The Games section of the daily New York Times includes the Spelling Bee, a challenge to spell as many words as one can using only seven letters, one letter required to be used in every word. Along the way the player attains certain sophomoric goads to success - Beginner, Solid, Awesome, Genius and Queen Bee, the last for finding all of the approved words in the puzzle. I say approved words advisedly since some words, at least, are proscribed on proper grounds - such as racial slurs, obscenities, vulgarities and so on.
One might expect the rules to lead to fairly straightforward results: no personal or place names, nor words derived from names are used unless they otherwise have an ordinary referent ("Albanian" or "Germanic" for example aren't allowed, but "neapolitan" or napolean" are fine because they refer to things, in this case desserts). This is a tacit rule. One might also expect that the range of permissible words might (tacitly) be limited to English, at least in its American version, but this isn't the case.
In fact there seems to be a bias against perfectly good English words that either the wordbot doesn't know, or that the editors don't; or those that they decide are too obscure or arcane for the average English speaker (both arcane and arcana are permitted). So words like trinitarian, antinomian, antinomy (see Kant's Critique of Pure Reason), marmoreal or porphyry are not, for the puzzle setters, words at all. Antinomy can't pass muster but antimony does. On the other hand lots of words creep into the language from all directions. Lanai (a Hawaiian verandah) is ok (and so is verandah, an Anglo-Indian word like bungalow); but liana (a tropical vine) isn't; raita (a yogurt dressing in Indian cuisine) is good, but riata (a woven rope used by Argentine gauchos) is verboten, as is verboten verboten.
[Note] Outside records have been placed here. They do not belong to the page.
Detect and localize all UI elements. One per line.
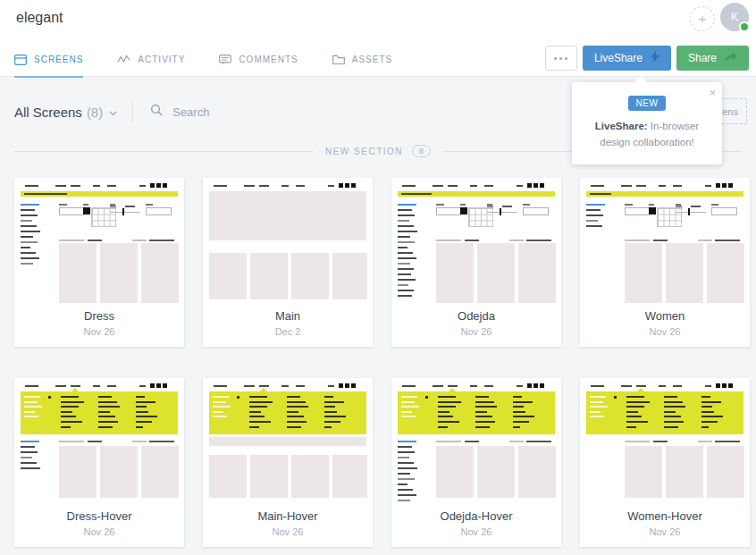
- screen-card[interactable]: Dress Nov 26: [14, 178, 184, 347]
- screen-thumbnail: [14, 378, 184, 503]
- avatar-initial: K: [731, 11, 738, 23]
- screen-name: Dress-Hover: [14, 509, 184, 523]
- screen-card[interactable]: Women-Hover Nov 26: [580, 378, 750, 547]
- tab-activity[interactable]: ACTIVITY: [117, 43, 185, 77]
- screen-card[interactable]: Dress-Hover Nov 26: [14, 378, 184, 547]
- tooltip-text-bold: LiveShare:: [595, 121, 648, 131]
- screen-card[interactable]: Women Nov 26: [580, 178, 750, 347]
- search-icon: [150, 104, 163, 120]
- top-bar: elegant + K: [0, 0, 756, 43]
- tab-label: ACTIVITY: [138, 55, 185, 64]
- tooltip-arrow: [634, 76, 647, 88]
- liveshare-button-label: LiveShare: [594, 52, 643, 64]
- divider-line: [14, 151, 313, 152]
- screen-card[interactable]: Main-Hover Nov 26: [203, 378, 373, 547]
- screens-count: (8): [87, 105, 103, 120]
- screen-thumbnail: [580, 178, 750, 303]
- project-screens-page: elegant + K SCREENSACTIVITYCOMMENTSASSET…: [0, 0, 756, 555]
- screen-date: Nov 26: [203, 526, 373, 537]
- screen-thumbnail: [391, 378, 561, 503]
- avatar[interactable]: K: [720, 3, 749, 31]
- screens-filter-label[interactable]: All Screens: [14, 105, 82, 120]
- comments-icon: [219, 55, 231, 65]
- screen-name: Dress: [14, 309, 184, 323]
- add-screens-button-label: ens: [722, 106, 738, 117]
- screen-thumbnail: [203, 378, 373, 503]
- screens-icon: [14, 55, 27, 65]
- tab-assets[interactable]: ASSETS: [332, 43, 392, 77]
- tab-comments[interactable]: COMMENTS: [219, 43, 298, 77]
- close-icon[interactable]: ×: [709, 86, 716, 99]
- lightning-bolt-icon: [651, 51, 659, 65]
- screens-toolbar: All Screens (8): [14, 100, 281, 123]
- screen-date: Nov 26: [580, 326, 750, 337]
- dot-icon: [559, 57, 562, 60]
- header-actions: LiveShare Share: [545, 46, 749, 71]
- screen-thumbnail: [391, 178, 561, 303]
- screen-name: Odejda: [391, 309, 561, 323]
- toolbar-divider: [132, 101, 133, 122]
- search-input[interactable]: [171, 105, 281, 120]
- assets-icon: [332, 55, 345, 65]
- screen-card[interactable]: Odejda-Hover Nov 26: [391, 378, 561, 547]
- screen-card[interactable]: Odejda Nov 26: [391, 178, 561, 347]
- share-button-label: Share: [688, 52, 717, 64]
- screen-date: Nov 26: [391, 326, 561, 337]
- project-title: elegant: [16, 10, 63, 26]
- share-button[interactable]: Share: [676, 46, 749, 71]
- liveshare-tooltip: × NEW LiveShare: In-browser design colla…: [572, 82, 722, 164]
- dot-icon: [565, 57, 567, 60]
- screens-grid: Dress Nov 26 Main Dec 2 Odejda Nov 26 Wo…: [14, 178, 750, 547]
- screen-date: Nov 26: [391, 526, 561, 537]
- screen-name: Odejda-Hover: [391, 509, 561, 523]
- online-status-dot: [739, 21, 750, 32]
- screen-thumbnail: [580, 378, 750, 503]
- screen-date: Nov 26: [14, 326, 184, 337]
- screen-thumbnail: [14, 178, 184, 303]
- section-label[interactable]: NEW SECTION: [325, 147, 403, 156]
- tab-label: ASSETS: [352, 55, 392, 64]
- chevron-down-icon[interactable]: [109, 104, 117, 120]
- screen-name: Main-Hover: [203, 509, 373, 523]
- more-options-button[interactable]: [545, 46, 577, 71]
- dot-icon: [554, 57, 557, 60]
- screen-date: Nov 26: [14, 526, 184, 537]
- screen-date: Dec 2: [203, 326, 373, 337]
- new-badge: NEW: [628, 96, 667, 111]
- activity-icon: [117, 55, 130, 64]
- liveshare-button[interactable]: LiveShare: [583, 46, 671, 71]
- screen-thumbnail: [203, 178, 373, 303]
- screen-name: Main: [203, 309, 373, 323]
- screen-card[interactable]: Main Dec 2: [203, 178, 373, 347]
- search-box: [150, 104, 281, 120]
- share-arrow-icon: [725, 52, 737, 64]
- tab-screens[interactable]: SCREENS: [14, 43, 83, 77]
- tab-label: COMMENTS: [239, 55, 298, 64]
- screen-date: Nov 26: [580, 526, 750, 537]
- section-count-pill: 8: [412, 145, 431, 157]
- tooltip-text: LiveShare: In-browser design collaborati…: [584, 119, 710, 151]
- tab-label: SCREENS: [34, 55, 83, 64]
- screen-name: Women-Hover: [580, 509, 750, 523]
- screen-name: Women: [580, 309, 750, 323]
- add-member-button[interactable]: +: [690, 6, 715, 31]
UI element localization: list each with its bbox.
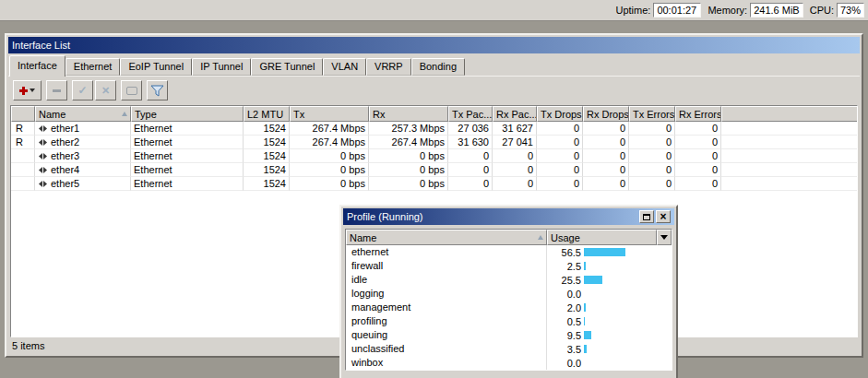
usage-value: 2.5 (550, 260, 581, 273)
toolbar: ✓ ✕ (13, 79, 168, 101)
column-header-name[interactable]: Name (346, 230, 547, 245)
disable-button[interactable]: ✕ (95, 80, 116, 100)
column-header-rx-packet[interactable]: Rx Pac... (493, 106, 537, 122)
cell-flags (11, 163, 35, 177)
column-header-tx-errors[interactable]: Tx Errors (629, 106, 675, 122)
cell-rx-packet: 0 (493, 149, 537, 163)
cell-type: Ethernet (131, 149, 244, 163)
table-row[interactable]: ether4 Ethernet 1524 0 bps 0 bps 0 0 0 0… (11, 163, 857, 177)
profile-row[interactable]: firewall 2.5 (346, 259, 672, 273)
cell-name: ether2 (35, 136, 131, 149)
uptime-value: 00:01:27 (653, 3, 701, 18)
cell-tx-drops: 0 (537, 177, 583, 191)
profile-row[interactable]: profiling 0.5 (346, 314, 672, 328)
usage-value: 56.5 (550, 246, 581, 259)
column-header-name[interactable]: Name (35, 106, 131, 122)
profile-name: management (346, 301, 547, 314)
usage-bar (584, 276, 602, 284)
cell-tx-errors: 0 (629, 163, 675, 177)
table-row[interactable]: R ether1 Ethernet 1524 267.4 Mbps 257.3 … (11, 122, 857, 136)
enable-button[interactable]: ✓ (72, 80, 93, 100)
tab-bar: Interface Ethernet EoIP Tunnel IP Tunnel… (9, 55, 465, 76)
table-row[interactable]: R ether2 Ethernet 1524 267.4 Mbps 267.4 … (11, 136, 857, 149)
interface-name: ether5 (51, 177, 79, 190)
tab-ethernet[interactable]: Ethernet (65, 58, 121, 76)
profile-row[interactable]: queuing 9.5 (346, 328, 672, 342)
usage-value: 0.5 (550, 315, 581, 328)
cell-rx-drops: 0 (583, 136, 629, 149)
profile-table-header: Name Usage (346, 230, 672, 245)
profile-titlebar[interactable]: Profile (Running) × (343, 208, 674, 225)
check-icon: ✓ (77, 85, 87, 96)
minus-icon (53, 89, 61, 92)
cell-tx: 267.4 Mbps (290, 122, 369, 136)
column-header-filler (721, 106, 857, 122)
column-select-button[interactable] (657, 230, 672, 245)
tab-gre-tunnel[interactable]: GRE Tunnel (251, 58, 323, 76)
sort-asc-icon (122, 112, 127, 116)
comment-button[interactable] (121, 80, 142, 100)
column-header-rx[interactable]: Rx (369, 106, 448, 122)
cell-rx: 257.3 Mbps (369, 122, 448, 136)
table-row[interactable]: ether3 Ethernet 1524 0 bps 0 bps 0 0 0 0… (11, 149, 857, 163)
cell-rx-drops: 0 (583, 122, 629, 136)
profile-row[interactable]: ethernet 56.5 (346, 245, 672, 259)
table-row[interactable]: ether5 Ethernet 1524 0 bps 0 bps 0 0 0 0… (11, 177, 857, 191)
winbox-workspace: Uptime: 00:01:27 Memory: 241.6 MiB CPU: … (0, 0, 868, 378)
tab-ip-tunnel[interactable]: IP Tunnel (192, 58, 251, 76)
profile-usage: 9.5 (547, 328, 672, 342)
cell-tx-drops: 0 (537, 136, 583, 149)
column-header-tx-drops[interactable]: Tx Drops (537, 106, 583, 122)
column-header-tx[interactable]: Tx (290, 106, 369, 122)
chevron-down-icon (660, 235, 668, 240)
usage-bar (584, 331, 591, 339)
filter-button[interactable] (147, 80, 168, 100)
profile-name: unclassified (346, 342, 547, 356)
tab-vlan[interactable]: VLAN (323, 58, 366, 76)
column-label: Rx Pac... (496, 109, 537, 120)
uptime-label: Uptime: (615, 5, 650, 16)
profile-row[interactable]: idle 25.5 (346, 273, 672, 287)
maximize-icon (643, 214, 650, 220)
cell-name: ether4 (35, 163, 131, 177)
column-header-rx-errors[interactable]: Rx Errors (675, 106, 721, 122)
cell-type: Ethernet (131, 163, 244, 177)
tab-bonding[interactable]: Bonding (411, 58, 465, 76)
plus-icon (19, 87, 28, 95)
column-header-rx-drops[interactable]: Rx Drops (583, 106, 629, 122)
profile-row[interactable]: winbox 0.0 (346, 356, 672, 370)
interface-name: ether1 (51, 122, 79, 135)
profile-row[interactable]: unclassified 3.5 (346, 342, 672, 356)
close-button[interactable]: × (656, 210, 671, 223)
interface-list-titlebar[interactable]: Interface List (8, 37, 860, 53)
profile-usage: 2.0 (547, 301, 672, 314)
column-header-tx-packet[interactable]: Tx Pac... (448, 106, 493, 122)
usage-value: 3.5 (550, 343, 581, 356)
chevron-down-icon (30, 89, 35, 92)
cell-type: Ethernet (131, 136, 244, 149)
column-header-type[interactable]: Type (131, 106, 244, 122)
maximize-button[interactable] (639, 210, 654, 223)
column-label: Tx Errors (633, 109, 674, 120)
table-header: Name Type L2 MTU Tx Rx Tx Pac... Rx Pac.… (11, 106, 857, 122)
profile-name: queuing (346, 328, 547, 342)
profile-row[interactable]: logging 0.0 (346, 287, 672, 301)
cell-l2mtu: 1524 (244, 163, 290, 177)
profile-row[interactable]: management 2.0 (346, 301, 672, 314)
cell-tx: 267.4 Mbps (290, 136, 369, 149)
usage-value: 25.5 (550, 274, 581, 287)
tab-eoip-tunnel[interactable]: EoIP Tunnel (120, 58, 192, 76)
tab-vrrp[interactable]: VRRP (366, 58, 411, 76)
cell-flags: R (11, 122, 35, 136)
tab-interface[interactable]: Interface (9, 55, 65, 77)
cell-rx: 0 bps (369, 177, 448, 191)
status-topbar: Uptime: 00:01:27 Memory: 241.6 MiB CPU: … (0, 0, 868, 21)
cell-tx-packet: 31 630 (448, 136, 493, 149)
column-header-l2mtu[interactable]: L2 MTU (244, 106, 290, 122)
add-button[interactable] (13, 80, 42, 100)
cell-tx-errors: 0 (629, 149, 675, 163)
remove-button[interactable] (46, 80, 67, 100)
column-header-flags[interactable] (11, 106, 35, 122)
column-header-usage[interactable]: Usage (547, 230, 657, 245)
interface-icon (38, 138, 48, 147)
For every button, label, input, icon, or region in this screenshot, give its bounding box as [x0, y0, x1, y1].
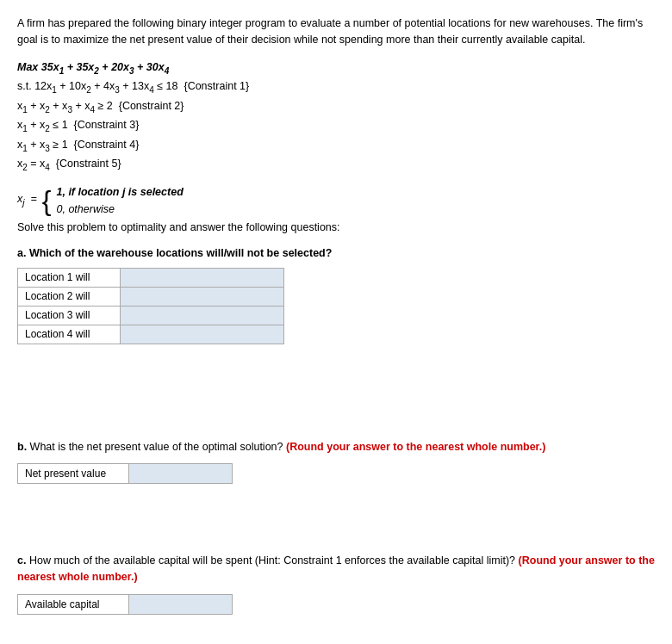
location-2-input[interactable]: [128, 290, 277, 302]
piecewise-cases: 1, if location j is selected 0, otherwis…: [57, 183, 184, 218]
part-b-round-note: (Round your answer to the nearest whole …: [286, 441, 545, 453]
table-row: Location 1 will: [18, 268, 284, 287]
solve-text: Solve this problem to optimality and ans…: [17, 221, 655, 233]
npv-input[interactable]: [129, 464, 232, 483]
part-c-section: c. How much of the available capital wil…: [17, 553, 655, 615]
capital-input[interactable]: [129, 595, 232, 614]
piecewise-definition: xj = { 1, if location j is selected 0, o…: [17, 183, 655, 218]
part-b-section: b. What is the net present value of the …: [17, 439, 655, 485]
part-c-question: c. How much of the available capital wil…: [17, 553, 655, 585]
npv-label: Net present value: [17, 463, 129, 484]
capital-row: Available capital: [17, 594, 655, 615]
capital-input-box[interactable]: [129, 594, 233, 615]
location-4-input[interactable]: [128, 328, 277, 340]
part-b-question: b. What is the net present value of the …: [17, 439, 655, 455]
case-selected: 1, if location j is selected: [57, 183, 184, 201]
location-2-label: Location 2 will: [18, 287, 121, 306]
location-3-label: Location 3 will: [18, 306, 121, 325]
piecewise-brace: {: [42, 187, 52, 214]
location-4-input-cell[interactable]: [120, 325, 283, 344]
location-2-input-cell[interactable]: [120, 287, 283, 306]
constraint-4: x1 + x3 ≥ 1 {Constraint 4}: [17, 136, 655, 156]
location-4-label: Location 4 will: [18, 325, 121, 344]
part-c-letter: c.: [17, 554, 26, 567]
intro-text: A firm has prepared the following binary…: [17, 15, 655, 48]
piecewise-var: xj =: [17, 193, 37, 207]
constraint-3: x1 + x2 ≤ 1 {Constraint 3}: [17, 116, 655, 136]
location-1-input-cell[interactable]: [120, 268, 283, 287]
part-b-letter: b.: [17, 441, 27, 453]
location-1-input[interactable]: [128, 271, 277, 283]
npv-row: Net present value: [17, 463, 655, 484]
part-a-section: a. Which of the warehouse locations will…: [17, 247, 655, 344]
constraint-5: x2 = x4 {Constraint 5}: [17, 155, 655, 175]
location-3-input[interactable]: [128, 309, 277, 321]
location-3-input-cell[interactable]: [120, 306, 283, 325]
part-a-label: a. Which of the warehouse locations will…: [17, 247, 655, 259]
table-row: Location 2 will: [18, 287, 284, 306]
part-a-letter: a.: [17, 247, 26, 259]
problem-block: Max 35x1 + 35x2 + 20x3 + 30x4 s.t. 12x1 …: [17, 59, 655, 175]
location-table: Location 1 will Location 2 will Location…: [17, 268, 284, 344]
case-otherwise: 0, otherwise: [57, 201, 184, 218]
max-line: Max 35x1 + 35x2 + 20x3 + 30x4: [17, 59, 655, 78]
part-c-round-note: (Round your answer to the nearest whole …: [17, 554, 655, 583]
table-row: Location 4 will: [18, 325, 284, 344]
capital-label: Available capital: [17, 594, 129, 615]
npv-input-box[interactable]: [129, 463, 233, 484]
constraint-2: x1 + x2 + x3 + x4 ≥ 2 {Constraint 2}: [17, 97, 655, 117]
table-row: Location 3 will: [18, 306, 284, 325]
constraint-1: s.t. 12x1 + 10x2 + 4x3 + 13x4 ≤ 18 {Cons…: [17, 77, 655, 97]
location-1-label: Location 1 will: [18, 268, 121, 287]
What's more, English also contains a fund of French words in common usage, but which ones count is also arbitrary - entente and detente, bonbon and restaurant are fine, but pensee isn't, nor auberge, aubergine, courgette. Italian musical terms are permitted - lento (but not lenten, as in the season between Good Friday and Easter), tutti, allegretto, molto, etc. Nor is most British English except where it opens the prospect of alternate spellings (catalog/catalogue, dialog/dialogue, ton/tonne). Twit is fine but not twat; and why not wank/wanker or bollocks?
You learn the rules by trying things out - the black box approach. All of this experimentation, however, cannot prepare anyone for the completely whimsical admission of obscure foreign words. You may get by with sirocco (a seasonal wind blowing northward from the Sahara across Spain), but not with lebeche nor cierzo (also seasonal Spanish winds); no mistral (a French wind); but haboob, a trans-Saharan wind is just fine. So is haka (a Maori ritual celebration); lantana (a tropical verbena); llano (a Spanish prairie) but not llanta (a Spanish tire). And there is a catalog of permissible Latinate words (though not "Latinate" itself): I give you but one exhibit A - torus, and its plural forms, tori and torii (a surface of revolution generated by a revolving circle in three-dimensional space one full revolution about an axis that is coplanar with the circle - think 'donut').
It's enough to make a person cynical. What was wrong with porphyry, then? And there are those words, presumably English ones, which no one would ever use - openable comes to mind, or nonillion (nine millions), catalytically, deckle (a peculiarly Canadian version of decal). It is just this organic mushiness of a language that keeps it alive and evolving but drives a puzzler to desperate measures: finally at the end of a daily puzzle with maybe three words remaining to find, one's baser instincts come into play and a kind of corrupt invention takes over. One begins to concoct a kind of mad syllabic stew, a jaundiced eye for easy composites: turdhammer (Harbor Freight, only $14.99); slackwad (available on Amazon in plumbing supplies); brassball, globel, globulment . . . but here I go. It is the debasement of the imagination, the beginnings of a new strain of dementia.